Saturday, February 21, 2015

The Awakening by Kate Chopin: in review


This was a reread for me and I loved it just as much the second time around. The first time I read "The Awakening" I was in high school. I connected with many of the narrator's emotional movements, woman-to-woman, but had limited life experience and immaturity stunting my reading experience. This time, as a 28 year old married woman, reading about a 28 year old married woman, I only had the difference of cultural setting and time period challenging my imagination.
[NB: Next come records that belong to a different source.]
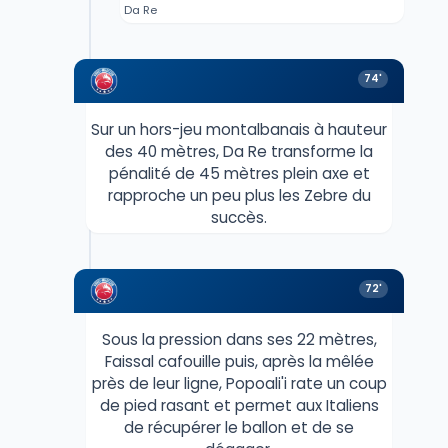
Da Re
74'
Sur un hors-jeu montalbanais à hauteur
des 40 mètres, Da Re transforme la
pénalité de 45 mètres plein axe et
rapproche un peu plus les Zebre du
succès.
72'
Sous la pression dans ses 22 mètres,
Faissal cafouille puis, après la mêlée
près de leur ligne, Popoali'i rate un coup
de pied rasant et permet aux Italiens
de récupérer le ballon et de se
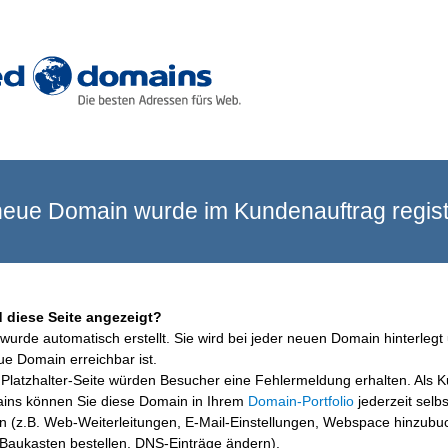
eue Domain wurde im Kundenauftrag registr
 diese Seite angezeigt?
wurde automatisch erstellt. Sie wird bei jeder neuen Domain hinterlegt 
ue Domain erreichbar ist.
Platzhalter-Seite würden Besucher eine Fehlermeldung erhalten. Als 
ins können Sie diese Domain in Ihrem
Domain-Portfolio
jederzeit selbs
en (z.B. Web-Weiterleitungen, E-Mail-Einstellungen, Webspace hinzubu
aukasten bestellen, DNS-Einträge ändern).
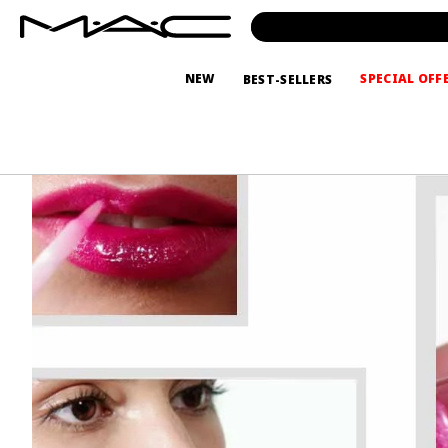
NEW
SPECIAL OFF
BEST-SELLERS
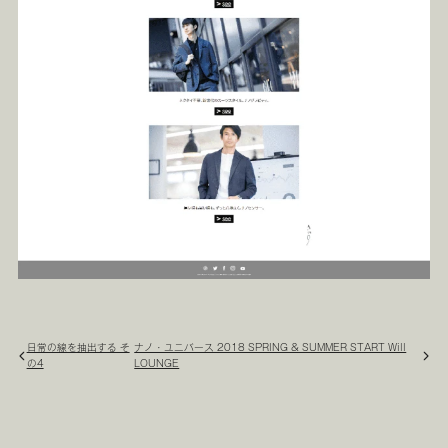
日常の線を抽出する そ
ナノ・ユニバース 2018 SPRING & SUMMER START Will
の4
LOUNGE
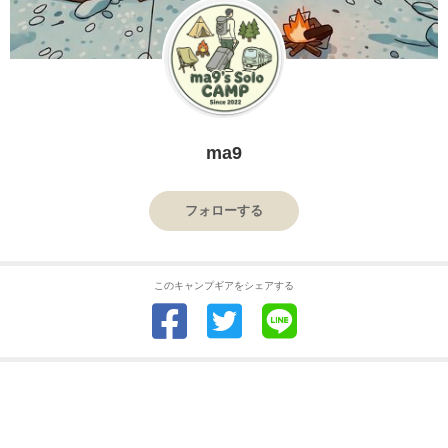
ma9
フォローする
このキャンプギアをシェアする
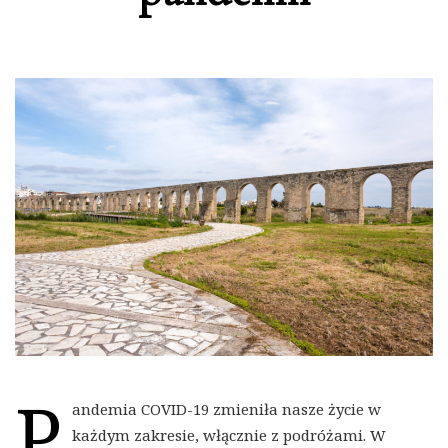
P
andemia COVID-19 zmieniła nasze życie w
każdym zakresie, włącznie z podróżami. W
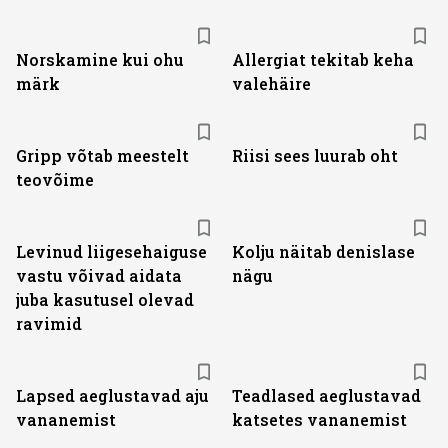
Norskamine kui ohu
Allergiat tekitab keha
märk
valehäire
Gripp võtab meestelt
Riisi sees luurab oht
teovõime
Levinud liigesehaiguse
Kolju näitab denislase
vastu võivad aidata
nägu
juba kasutusel olevad
ravimid
Lapsed aeglustavad aju
Teadlased aeglustavad
vananemist
katsetes vananemist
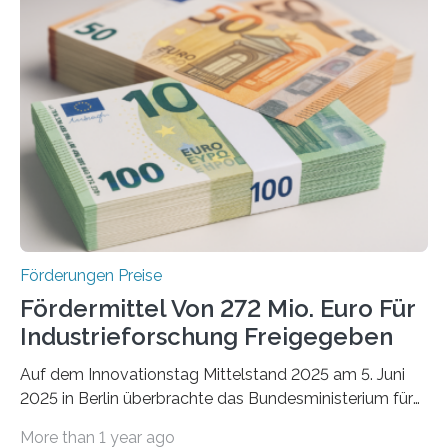
Förderungen Preise
Fördermittel Von 272 Mio. Euro Für
Industrieforschung Freigegeben
Auf dem Innovationstag Mittelstand 2025 am 5. Juni
2025 in Berlin überbrachte das Bundesministerium für
Wirtschaft und Energie eine gute Nachricht:
More than 1 year ago
Überplanmäßige Verpflichtungsermächtigungen in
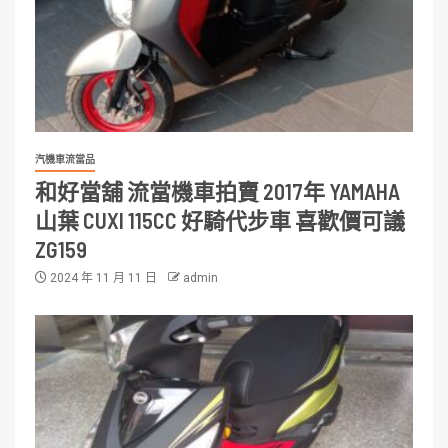
汽機車流當品
和好當舖 流當機車拍賣 2017年 YAMAHA
山葉 CUXI 115CC 好騎代步車 喜歡價可議
ZG159
2024 年 11 月 11 日
admin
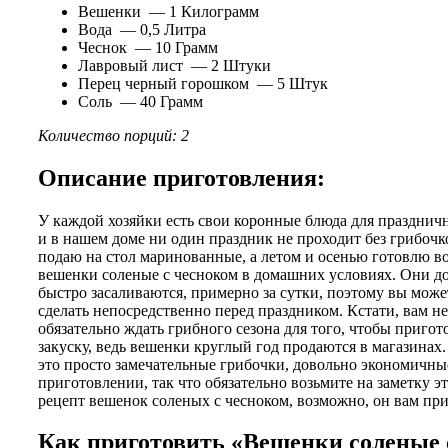
Вешенки — 1 Килограмм
Вода — 0,5 Литра
Чеснок — 10 Грамм
Лавровый лист — 2 Штуки
Перец черный горошком — 5 Штук
Соль — 40 Грамм
Количество порций: 2
Описание приготовления:
У каждой хозяйки есть свои коронные блюда для праздничн
и в нашем доме ни один праздник не проходит без грибочк
подаю на стол маринованные, а летом и осенью готовлю во
вешенки соленые с чесноком в домашних условиях. Они д
быстро засаливаются, примерно за сутки, поэтому вы може
сделать непосредственно перед праздником. Кстати, вам не
обязательно ждать грибного сезона для того, чтобы пригот
закуску, ведь вешенки круглый год продаются в магазинах
это просто замечательные грибочки, довольно экономичные
приготовлении, так что обязательно возьмите на заметку э
рецепт вешенок соленых с чесноком, возможно, он вам при
Как приготовить «Вешенки соленые 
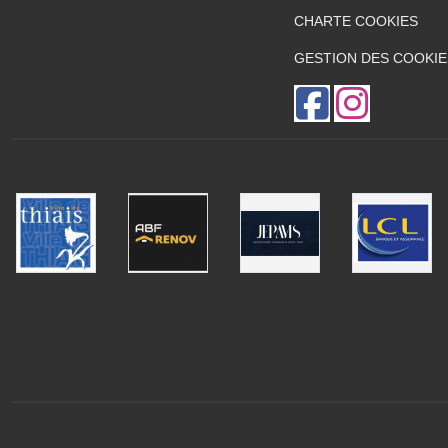
CHARTE COOKIES
GESTION DES COOKIE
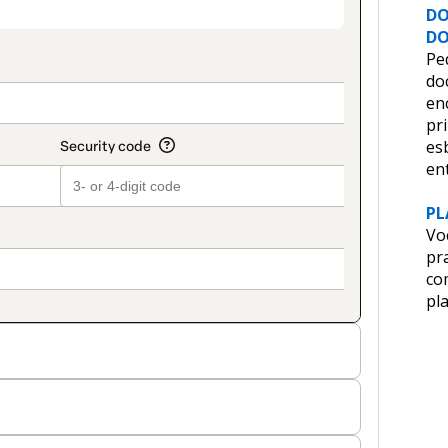
on_title_v2
DO
DO
Ped
do
en
pr
es
en
PL
Vo
pr
co
pla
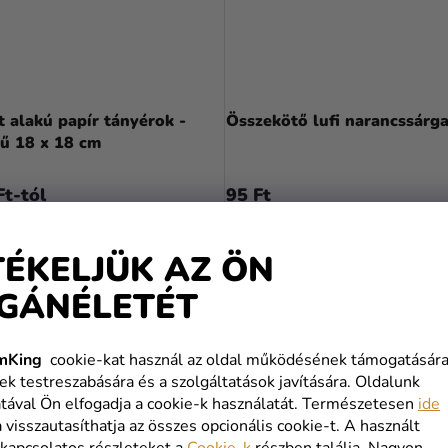
 alakú papír tányérok -
Összekötő lufi narancssárg
nű 18 x 18 cm
Ft-tól
95 Ft
BŐVEBBEN
KOSÁRBA
TÉKELJÜK AZ ÖN
GÁNÉLETÉT
mKing
cookie-kat használ az oldal működésének támogatására
ek testreszabására és a szolgáltatások javítására. Oldalunk
tával Ön elfogadja a cookie-k használatát. Természetesen
ide
a visszautasíthatja az összes opcionális cookie-t. A használt
 kapcsolatos részleteket a
Cookie-k
részben találja. Nagyon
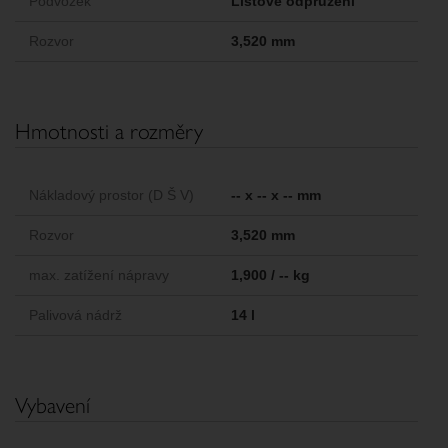
Podvozek
Listové odpružení
Rozvor
3,520 mm
Hmotnosti a rozměry
Nákladový prostor (D Š V)
-- x -- x -- mm
Rozvor
3,520 mm
max. zatížení nápravy
1,900 / -- kg
Palivová nádrž
14 l
Vybavení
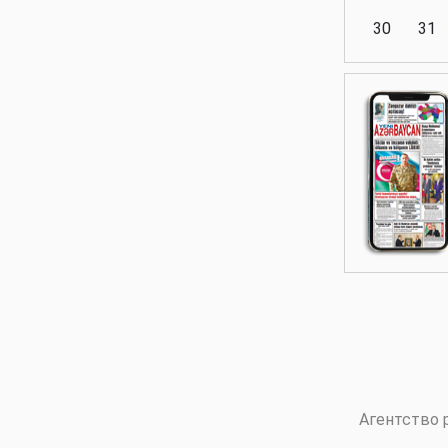
30
31
Аналитика
Аналитика
Политика
Аналитика
Агентство 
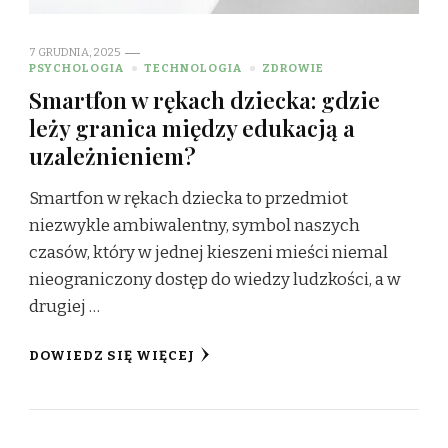
7 GRUDNIA, 2025
PSYCHOLOGIA
TECHNOLOGIA
ZDROWIE
Smartfon w rękach dziecka: gdzie
leży granica między edukacją a
uzależnieniem?
Smartfon w rękach dziecka to przedmiot
niezwykle ambiwalentny, symbol naszych
czasów, który w jednej kieszeni mieści niemal
nieograniczony dostęp do wiedzy ludzkości, a w
drugiej …
DOWIEDZ SIĘ WIĘCEJ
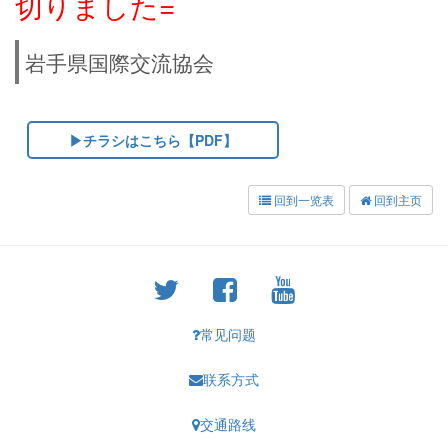
切りました=
岩手県国際交流協会
▶チラシはこちら【PDF】
回到一览表
回到主页
常见问题
联系方式
交通路线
Kate Chopin is an artist of words. She paints rich pictures by layering plot movement, meticulous description, and complex emotion into the same sentence. Her novel was controversial when it was released for its feminist ideas and "indecent" plot line for its audience in the early 1900s. Interestingly enough, the plot line is void of dramatic action (no explosions, murder, or mystery within these pages), yet its gripping content propels the reader to read and read. What happens in the novel? A privileged woman goes to her beach house in grand isle with her husband and kids, she learns to swim, she hangs out with a friend, gets a crush on the friend, picks up painting, moves back to be city home, frustrates her husband, gets an apartment, stirs up a bit of scandal, her friend has a baby, and then, finally, a dramatic- tragic- end. K. An affair. Nothing new in classic literature- just ask Emma Bovary or Anna Karenina. So, what makes this novel different? Character development, emotional growth, and honest, effective, description of what lies within many people's hearts. Chopin's writing style, the point of view, makes the reader become Edna. The reader feels the angst, the butterflies, the disappointment,  the excitement. Chopin makes the reader understand how it feels to live in a time where the  traditions of the culture could be oppressive even when they appeared pleasant. Her take home message translated into a present day slogan could read, "Live Free or Die Trying".

4.5/5-- .5 subtracted because I wish she could have figured out a way to allow our protagonist to have a more victorious ending without sacrificing the symbolism of the ending. (I will end with cryptically, as my goal is to lessen my spoilers.)